_PROBLEM STATEMENT_
Retrieve every line from the records in which the word "Beckham" occurs.
***** GIVEN RECORDS
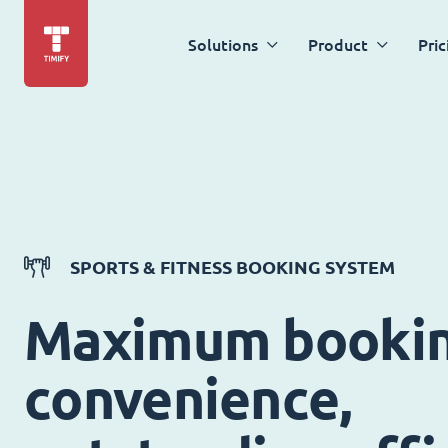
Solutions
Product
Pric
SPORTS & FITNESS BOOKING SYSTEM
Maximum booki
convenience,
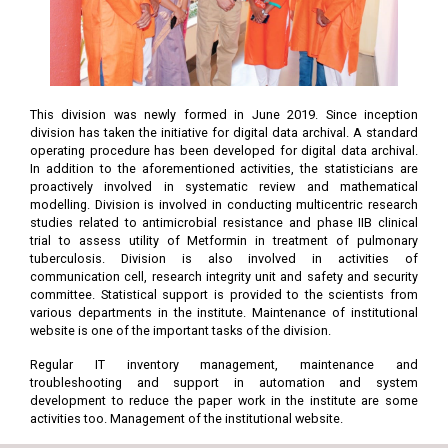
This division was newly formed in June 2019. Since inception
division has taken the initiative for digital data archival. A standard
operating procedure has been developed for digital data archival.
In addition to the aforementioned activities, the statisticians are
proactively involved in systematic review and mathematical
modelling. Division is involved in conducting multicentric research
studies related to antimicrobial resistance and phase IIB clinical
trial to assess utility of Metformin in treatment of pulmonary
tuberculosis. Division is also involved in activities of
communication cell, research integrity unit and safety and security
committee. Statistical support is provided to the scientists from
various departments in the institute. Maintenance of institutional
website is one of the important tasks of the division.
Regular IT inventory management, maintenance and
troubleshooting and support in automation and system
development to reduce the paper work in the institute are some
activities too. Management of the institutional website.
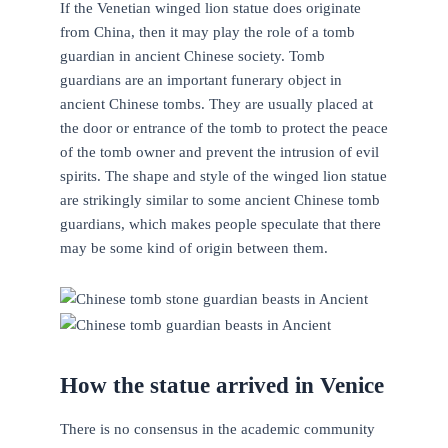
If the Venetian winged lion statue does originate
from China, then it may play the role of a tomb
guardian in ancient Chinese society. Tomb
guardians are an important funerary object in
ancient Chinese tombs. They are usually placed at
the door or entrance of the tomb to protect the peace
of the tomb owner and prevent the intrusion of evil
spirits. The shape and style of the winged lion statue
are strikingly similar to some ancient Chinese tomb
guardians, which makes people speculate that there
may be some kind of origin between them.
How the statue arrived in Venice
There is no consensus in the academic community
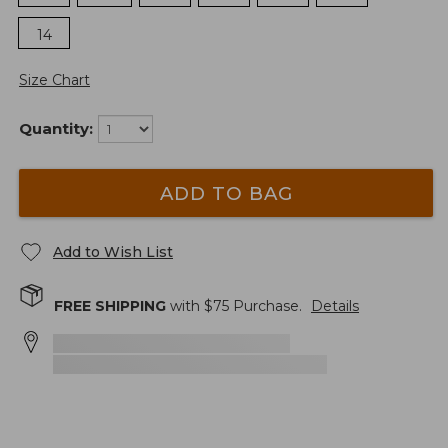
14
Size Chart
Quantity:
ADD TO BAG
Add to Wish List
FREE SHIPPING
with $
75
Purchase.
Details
**********
***** GIVEN RECORDS
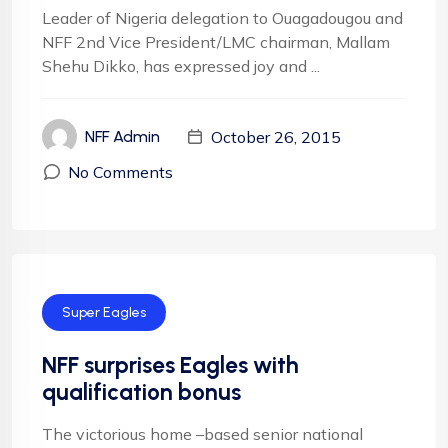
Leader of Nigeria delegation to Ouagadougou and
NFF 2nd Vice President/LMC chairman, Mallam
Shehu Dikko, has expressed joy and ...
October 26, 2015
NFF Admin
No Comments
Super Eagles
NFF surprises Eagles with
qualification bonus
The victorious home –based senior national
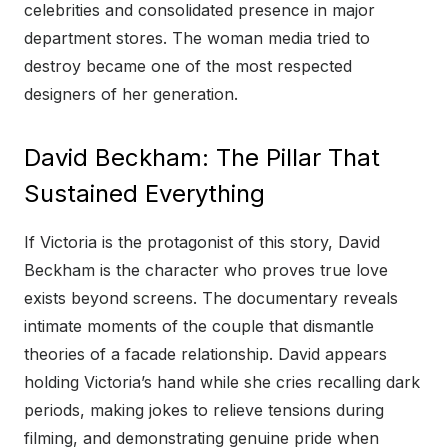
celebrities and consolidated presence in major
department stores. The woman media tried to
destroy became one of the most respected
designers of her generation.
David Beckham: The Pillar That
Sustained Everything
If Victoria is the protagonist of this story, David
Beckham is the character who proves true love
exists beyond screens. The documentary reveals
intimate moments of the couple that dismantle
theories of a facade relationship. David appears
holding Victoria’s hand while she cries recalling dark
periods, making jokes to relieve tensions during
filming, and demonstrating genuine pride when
**********
_RESPONSE_
David Beckham: The Pillar That
Beckham is the character who proves true love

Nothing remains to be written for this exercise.